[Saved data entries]
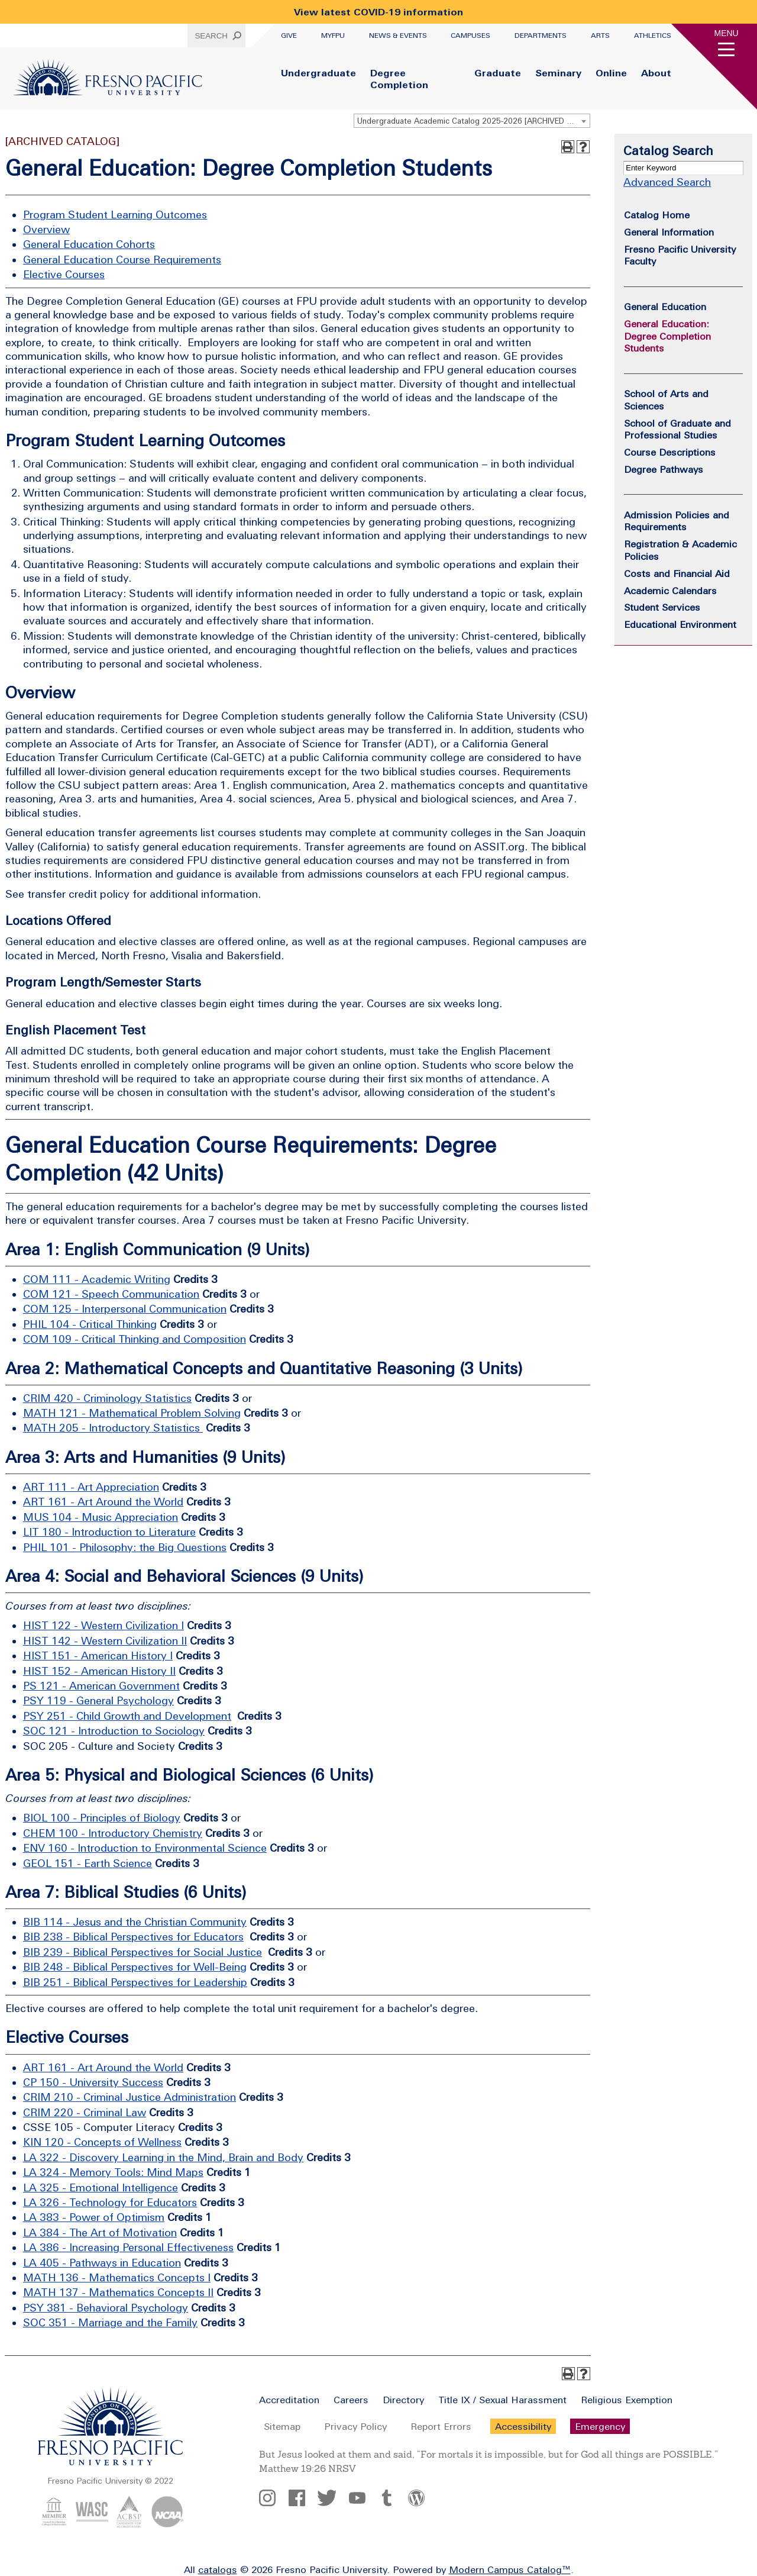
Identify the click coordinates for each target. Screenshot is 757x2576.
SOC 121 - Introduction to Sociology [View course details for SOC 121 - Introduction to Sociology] (114, 1730)
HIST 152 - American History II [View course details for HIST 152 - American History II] (99, 1671)
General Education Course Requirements (122, 259)
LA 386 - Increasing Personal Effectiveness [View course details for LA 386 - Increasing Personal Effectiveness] (128, 2247)
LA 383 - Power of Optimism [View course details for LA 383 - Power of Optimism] (93, 2217)
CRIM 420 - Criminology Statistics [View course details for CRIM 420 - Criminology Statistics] (107, 1398)
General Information (669, 232)
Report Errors (440, 2426)
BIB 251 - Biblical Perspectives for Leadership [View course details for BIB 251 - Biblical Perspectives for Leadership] (135, 1982)
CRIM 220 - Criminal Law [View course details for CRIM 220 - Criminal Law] (84, 2112)
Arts (600, 35)
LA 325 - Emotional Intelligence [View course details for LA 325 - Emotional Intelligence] (100, 2187)
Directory (403, 2399)
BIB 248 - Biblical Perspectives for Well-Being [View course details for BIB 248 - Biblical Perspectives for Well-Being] (135, 1967)
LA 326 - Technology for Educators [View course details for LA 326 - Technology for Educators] (110, 2202)
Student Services (662, 607)
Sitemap (282, 2426)
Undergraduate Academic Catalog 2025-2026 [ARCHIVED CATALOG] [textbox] (473, 121)
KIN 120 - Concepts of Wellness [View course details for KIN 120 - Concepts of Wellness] (102, 2142)
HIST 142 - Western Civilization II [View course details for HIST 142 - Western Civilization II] (105, 1640)
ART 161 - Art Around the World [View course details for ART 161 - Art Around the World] (103, 1501)
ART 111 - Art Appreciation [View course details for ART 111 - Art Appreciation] (91, 1487)
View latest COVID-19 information (378, 12)
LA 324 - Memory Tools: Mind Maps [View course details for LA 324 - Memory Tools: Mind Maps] (113, 2172)
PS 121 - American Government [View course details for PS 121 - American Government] (101, 1685)
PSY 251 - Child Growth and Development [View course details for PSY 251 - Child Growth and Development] (127, 1716)
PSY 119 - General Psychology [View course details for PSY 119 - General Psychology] (98, 1700)
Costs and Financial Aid (677, 573)
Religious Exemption (626, 2399)
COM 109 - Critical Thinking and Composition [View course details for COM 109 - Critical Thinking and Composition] (134, 1339)
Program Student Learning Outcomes (115, 214)
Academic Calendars (670, 590)
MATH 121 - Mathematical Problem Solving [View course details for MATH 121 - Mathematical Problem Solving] (132, 1413)
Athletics (652, 35)
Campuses (470, 35)
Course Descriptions (670, 452)
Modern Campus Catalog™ (510, 2569)
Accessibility (523, 2426)
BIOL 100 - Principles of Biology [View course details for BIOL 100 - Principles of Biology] (101, 1817)
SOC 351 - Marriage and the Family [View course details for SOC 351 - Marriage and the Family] (110, 2322)
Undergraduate (318, 72)
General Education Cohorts (89, 244)
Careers (351, 2399)
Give (289, 35)
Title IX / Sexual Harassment (502, 2399)
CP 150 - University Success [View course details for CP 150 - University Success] (93, 2082)
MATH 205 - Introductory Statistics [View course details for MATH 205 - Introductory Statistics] (113, 1427)
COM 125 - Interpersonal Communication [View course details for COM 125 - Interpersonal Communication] (125, 1308)
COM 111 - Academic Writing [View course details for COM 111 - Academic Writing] (96, 1279)
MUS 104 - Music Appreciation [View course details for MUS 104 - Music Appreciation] (100, 1517)
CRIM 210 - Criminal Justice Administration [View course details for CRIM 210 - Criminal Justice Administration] (129, 2097)
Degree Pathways (663, 469)
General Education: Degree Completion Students (667, 336)
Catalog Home (657, 214)
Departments (541, 35)
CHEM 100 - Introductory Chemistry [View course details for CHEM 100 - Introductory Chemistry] (112, 1833)
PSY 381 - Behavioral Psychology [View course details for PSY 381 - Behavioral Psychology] (105, 2307)
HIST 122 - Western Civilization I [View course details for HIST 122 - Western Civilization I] (103, 1625)
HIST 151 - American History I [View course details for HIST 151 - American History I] (98, 1655)
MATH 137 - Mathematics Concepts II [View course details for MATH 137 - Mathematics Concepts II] (118, 2292)
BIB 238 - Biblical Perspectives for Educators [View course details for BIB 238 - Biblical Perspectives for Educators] (133, 1936)
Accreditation (289, 2399)
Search (211, 35)
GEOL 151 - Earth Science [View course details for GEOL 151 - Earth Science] (87, 1863)
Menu (726, 33)
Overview (46, 229)
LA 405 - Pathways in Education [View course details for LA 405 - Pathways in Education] (102, 2262)
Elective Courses (64, 274)
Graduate (497, 72)
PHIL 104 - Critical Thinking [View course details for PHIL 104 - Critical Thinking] (90, 1324)
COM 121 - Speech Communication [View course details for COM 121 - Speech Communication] (111, 1294)
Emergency (600, 2426)
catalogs (217, 2569)
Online (611, 72)
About (656, 72)
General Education (665, 306)
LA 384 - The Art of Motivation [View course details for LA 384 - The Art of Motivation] (100, 2232)
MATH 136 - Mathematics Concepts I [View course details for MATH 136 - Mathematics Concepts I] (117, 2277)
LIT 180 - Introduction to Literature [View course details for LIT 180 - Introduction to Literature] (109, 1532)
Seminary (558, 72)
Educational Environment (680, 624)
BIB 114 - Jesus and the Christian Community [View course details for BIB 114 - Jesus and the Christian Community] (135, 1922)
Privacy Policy (355, 2426)
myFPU (333, 35)
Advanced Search (667, 182)
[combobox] (472, 121)
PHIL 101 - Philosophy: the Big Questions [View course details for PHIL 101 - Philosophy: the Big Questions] (125, 1547)
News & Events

### Exercise directions
In the entries above, find the line holding "COM 121 - Speech Communication [View" and the line holding "LA 384 - The Art of Motivation [View", then retype exactly those two lines and every line between them, and nothing else.

### Your response
COM 121 - Speech Communication [View course details for COM 121 - Speech Communication] (111, 1294)
Emergency (600, 2426)
catalogs (217, 2569)
Online (611, 72)
About (656, 72)
General Education (665, 306)
LA 384 - The Art of Motivation [View course details for LA 384 - The Art of Motivation] (100, 2232)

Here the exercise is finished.